While the Hopkins findings favor enhanced community-based care for blacks, they do not explain why blacks suffer from higher rates of heart disease than white Americans or why 100 percent control of risk factors was not achieved, the researchers say.
"The solution is far more complex than simply a structural problem of resources and delivery systems, where adding tests, medications and services will do the trick," says Becker. "Our study's results help solve part of the problem, but still missing are explanations of the cultural and social factors underlying the inequities and what actions are necessary to achieve parity in health status.
"The next step has to be a sincere dialogue with the black community as to what they need to resolve health inequities. More resources are not the only answer."
Becker attributes the success of the Hopkins model of community care to early input from the local black community in East Baltimore. Prior to the start of the study, two local pastors, a community health worker and local residents helped design the types of services and activities offered.
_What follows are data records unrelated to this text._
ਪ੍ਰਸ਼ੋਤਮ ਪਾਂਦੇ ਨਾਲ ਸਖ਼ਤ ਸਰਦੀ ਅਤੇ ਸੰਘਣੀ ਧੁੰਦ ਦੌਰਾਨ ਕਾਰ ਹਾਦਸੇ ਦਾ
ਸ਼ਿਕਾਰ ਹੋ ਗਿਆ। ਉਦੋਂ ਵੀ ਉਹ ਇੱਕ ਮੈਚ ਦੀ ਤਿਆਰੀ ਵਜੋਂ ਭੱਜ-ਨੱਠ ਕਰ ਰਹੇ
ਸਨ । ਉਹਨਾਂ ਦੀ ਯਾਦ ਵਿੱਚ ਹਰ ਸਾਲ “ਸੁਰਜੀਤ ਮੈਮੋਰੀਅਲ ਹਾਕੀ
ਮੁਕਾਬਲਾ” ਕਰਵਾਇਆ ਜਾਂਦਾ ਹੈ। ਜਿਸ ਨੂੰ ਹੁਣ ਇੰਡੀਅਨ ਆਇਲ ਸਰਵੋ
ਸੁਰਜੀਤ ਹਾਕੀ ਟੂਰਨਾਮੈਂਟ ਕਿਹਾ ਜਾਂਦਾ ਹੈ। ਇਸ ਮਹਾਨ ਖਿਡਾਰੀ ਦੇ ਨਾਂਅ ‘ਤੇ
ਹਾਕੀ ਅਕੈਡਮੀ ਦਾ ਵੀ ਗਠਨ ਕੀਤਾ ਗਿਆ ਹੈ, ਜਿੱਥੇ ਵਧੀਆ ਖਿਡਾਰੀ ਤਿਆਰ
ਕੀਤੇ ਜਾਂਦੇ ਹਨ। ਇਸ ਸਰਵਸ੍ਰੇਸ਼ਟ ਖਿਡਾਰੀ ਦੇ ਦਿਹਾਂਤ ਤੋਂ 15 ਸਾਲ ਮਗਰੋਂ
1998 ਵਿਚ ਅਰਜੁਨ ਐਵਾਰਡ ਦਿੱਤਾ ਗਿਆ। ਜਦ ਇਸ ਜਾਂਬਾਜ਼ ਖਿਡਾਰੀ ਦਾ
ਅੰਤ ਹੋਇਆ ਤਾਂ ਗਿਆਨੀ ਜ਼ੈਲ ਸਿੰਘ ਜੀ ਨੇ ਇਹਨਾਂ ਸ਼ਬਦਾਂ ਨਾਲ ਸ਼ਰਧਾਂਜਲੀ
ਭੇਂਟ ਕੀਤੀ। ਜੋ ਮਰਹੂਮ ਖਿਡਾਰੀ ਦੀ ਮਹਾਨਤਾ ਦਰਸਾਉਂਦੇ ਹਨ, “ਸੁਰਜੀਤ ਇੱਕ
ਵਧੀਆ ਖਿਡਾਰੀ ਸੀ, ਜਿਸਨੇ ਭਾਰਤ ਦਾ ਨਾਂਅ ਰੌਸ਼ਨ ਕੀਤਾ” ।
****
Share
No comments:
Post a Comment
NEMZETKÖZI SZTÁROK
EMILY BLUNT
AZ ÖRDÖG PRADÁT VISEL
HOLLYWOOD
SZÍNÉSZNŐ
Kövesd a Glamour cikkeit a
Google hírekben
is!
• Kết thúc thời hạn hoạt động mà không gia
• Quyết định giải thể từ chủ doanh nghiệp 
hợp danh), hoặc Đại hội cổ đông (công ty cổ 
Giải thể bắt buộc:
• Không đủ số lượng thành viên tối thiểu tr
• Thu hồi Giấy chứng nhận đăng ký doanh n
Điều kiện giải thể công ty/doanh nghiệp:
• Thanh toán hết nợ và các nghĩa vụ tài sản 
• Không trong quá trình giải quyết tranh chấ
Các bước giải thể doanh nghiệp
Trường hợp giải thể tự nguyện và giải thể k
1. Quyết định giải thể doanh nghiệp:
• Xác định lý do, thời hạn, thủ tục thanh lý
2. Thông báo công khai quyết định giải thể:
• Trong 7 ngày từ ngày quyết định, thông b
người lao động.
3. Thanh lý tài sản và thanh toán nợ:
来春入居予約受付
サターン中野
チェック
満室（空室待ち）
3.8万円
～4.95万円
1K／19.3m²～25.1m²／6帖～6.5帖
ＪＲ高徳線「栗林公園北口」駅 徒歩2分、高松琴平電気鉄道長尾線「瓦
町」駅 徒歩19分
Specific requests included a welcoming, nonclinical look to the community care center, which resembled a living room and kitchen, and contained an exercise center for testing that participants used regularly. The center also had flexible scheduling, allowing participants to phone in for checkups and counseling, or to schedule appointments with as little as 24 to 48 hours' notice.
The study, which took five years to complete (1999 to 2003), was part of a larger, long-term study of familial relationships in heart disease called the Sibling Family Heart Study. Funding was provided by the National Institutes of Health and the Johns Hopkins Clinical Research Center. Additional support came from GlaxoSmithKline, Merck, Novartis and Pfizer - who provided the charge cards for medications. Free gym memberships were provided by the Druid Hill Family YMCA.
Other investigators in this research were Lisa Yanek, M.P.H.; Wallace Johnson Jr., M.D.; Taryn Moy, M.S.; Stacia Stott Reynolds, M.D.; Roger Blumenthal, M.D.; Dhananjay Vaidya, M.D., Ph.D.; and Lewis Becker, M.D.